Il est toujours interdit selon la loi fédérale de consommer, vendre ou posséder du cannabis, mais une vingtaine d'États américains l'ont déjà complètement ou partiellement dépénalisé.T

Le mariage homosexuel, dont la tendance est aussi à la légalisation aux États-Unis, fera l'objet d'un référendum en Arizona, qui avait amendé sa constitution pour l'interdire il y a cinq ans.

Autre question brûlante, l'augmentation du salaire minimum, fixé à l'heure actuelle à 7,25 $ l'heure par l'État fédéral, fera l'objet de scrutins dans cinq États (Arkansas, Alaska, Illinois, Nebraska et Dakota du Sud) et une vingtaine de circonscriptions.

Toujours dans le domaine des questions de société, les habitants du Colorado, du Dakota du Nord et du Tennessee doivent se prononcer sur des mesures visant à restreindre le droit à l'avortement. Dans les deux premiers, des référendums cherchent notamment à considérer le foetus comme une «personne».

Le droit de porter des armes à feu sera aussi en question mardi en Alabama, Missouri, et dans l'État de Washington, où deux référendums se contredisent : l'un pour rendre plus difficile l'accès aux armes avec une vérification des antécédents généralisée, un autre visant à interdire cette même démarche.

Huit circonscriptions se prononcent aussi sur des propositions anti-fracturation hydraulique, une technologie qui permet d'extraire du gaz ou pétrole de schiste de roches poreuses.

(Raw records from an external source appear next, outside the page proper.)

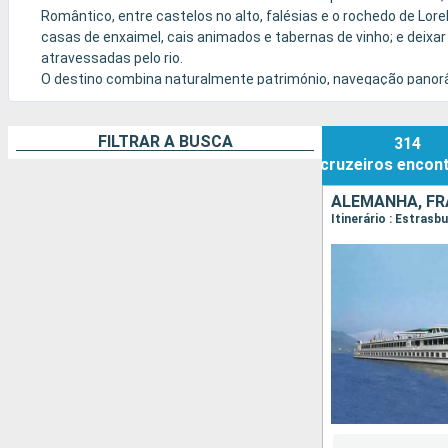
Romântico, entre castelos no alto, falésias e o rochedo de Lor
casas de enxaimel, cais animados e tabernas de vinho; e deixa
atravessadas pelo rio.
O destino combina naturalmente património, navegação panorâm
cor durante as vindimas ou os mercados de Natal.
FILTRAR A BUSCA
314
cruzeiros
encon
ALEMANHA, F
Itinerário : Estras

Elle a dopé la production d'hydrocarbures aux États-Unis, mais est accusée d'être très polluante.

Plusieurs circonscriptions et États se prononcent par ailleurs sur des mesures anti-OGM. Des référendums en Oregon et dans le Colorado, deux États de l'Ouest américain, veulent notamment rendre obligatoire l'étiquetage des organismes génétiquement modifiés.

Pizzas froides

Les avocats de l'étiquetage font toutefois face aux puissants groupes d'agrochimie comme DuPont, qui ont dépensé de millions de dollars pour contrer ces propositions.

Côté santé, l'Arizona affichera sur son scrutin mardi une mesure proposant d'autoriser les malades «en phase terminale» à avoir accès à des traitements expérimentaux.

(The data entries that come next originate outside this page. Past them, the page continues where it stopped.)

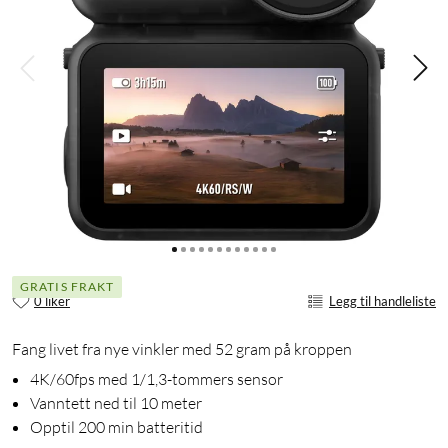
GRATIS FRAKT
0 liker
Legg til handleliste
Fang livet fra nye vinkler med 52 gram på kroppen
4K/60fps med 1/1,3-tommers sensor
Vanntett ned til 10 meter
Opptil 200 min batteritid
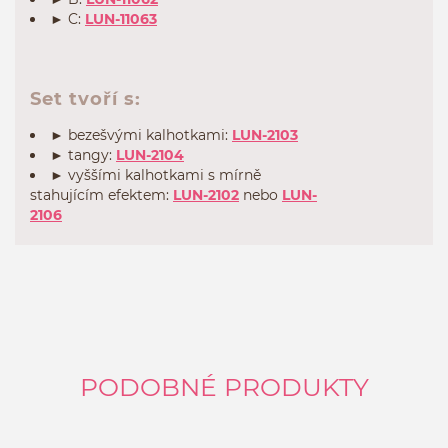
► C:
LUN-11063
Set tvoří s:
► bezešvými kalhotkami:
LUN-2103
► tangy:
LUN-2104
► vyššími kalhotkami s mírně
stahujícím efektem:
LUN-2102
nebo
LUN-
2106
PODOBNÉ PRODUKTY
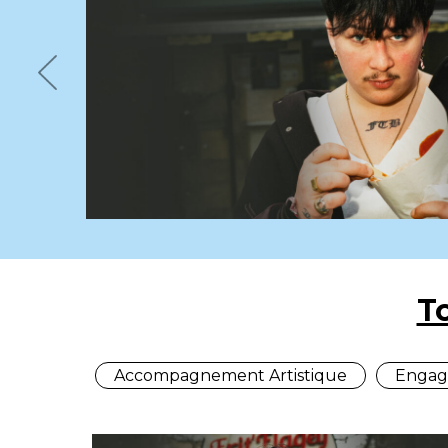
Previous
T
Accompagnement Artistique
Engag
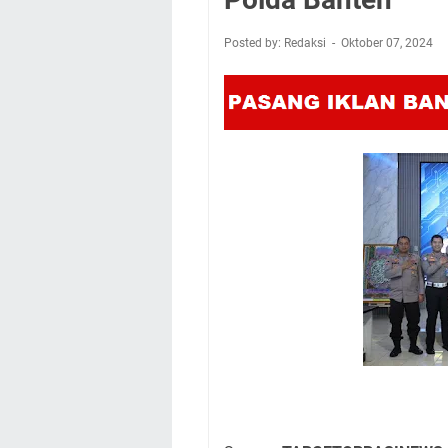
Posted by: Redaksi
Oktober 07, 2024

Plus insolite, en Californie, une mesure sera proposée à San Francisco et à Berkeley pour imposer une taxe de 1 cent par centilitre pour les boissons sucrées, ses défenseurs faisant valoir que «la consommation de boissons sucrées est liée à de sérieux problèmes de santé».

Le magazine Time affirme toutefois que l'industrie agroalimentaire a dépensé «plus de 10 millions de dollars pour convaincre les enclaves libérales de San Francisco et Berkeley de voter contre».

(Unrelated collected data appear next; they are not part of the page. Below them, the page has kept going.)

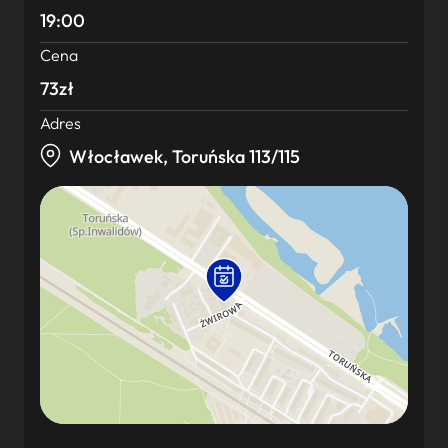
19:00
Cena
73zł
Adres
Włocławek, Toruńska 113/115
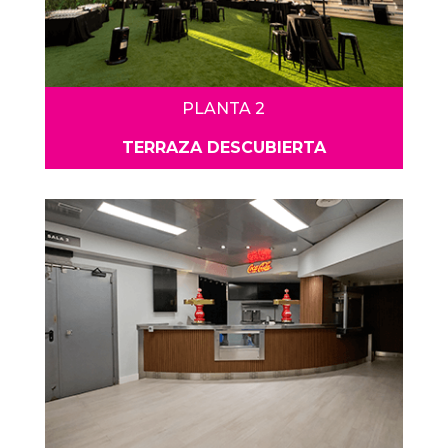
PLANTA 2
TERRAZA DESCUBIERTA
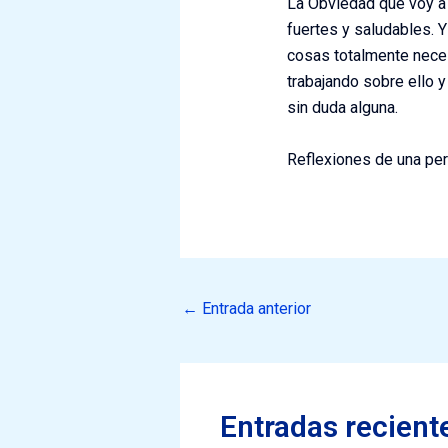
La Obviedad que voy a 
fuertes y saludables. 
cosas totalmente neces
trabajando sobre ello y
sin duda alguna.
Reflexiones de una pe
←
Entrada anterior
Entradas recient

Le parti libertaire (Libertarian) s'y oppose aussi, promettant une série de conséquences néfastes si cette mesure était adoptée et agitant le spectre de «la contrebande, l'évasion fiscale et la violence» que, selon lui, l'augmentation des taxes sur les cigarettes a entrainées.

Les électeurs d'Alaska seront pour leur part consultés sur une proposition pour interdire des projets miniers... s'ils s'avèrent dangereux pour les saumons sauvages.

Toujours pour la protection des animaux, les électeurs du Maine devront dire s'ils soutiennent ou non une proposition cherchant à bannir les appâts pour chasser les ours bruns, et en particulier... l'utilisation de pizzas froides et de beignets.

À l'inverse, les électeurs du Michigan seront sondés sur une proposition pour établir des saisons pour la chasse au loup.

Enfin, dans la puritaine «Bible belt», les électeurs d'Arkansas devront dire s'ils sont pour ou contre l'autorisation de produire et vendre de l'alcool dans tout cet État où certaines zones sont dites «sèches» et où l'alcool est toujours prohibé.

-Avec Veronique DUPONT

PHOTO CHRIS KEANE, REUTERS

Des électeurs font la file avant l'ouverture des portes, à 6h, de l'Église presbytérienne Grove à Charlotte, en Caroline du Nord, où ils enregistreront leur vote.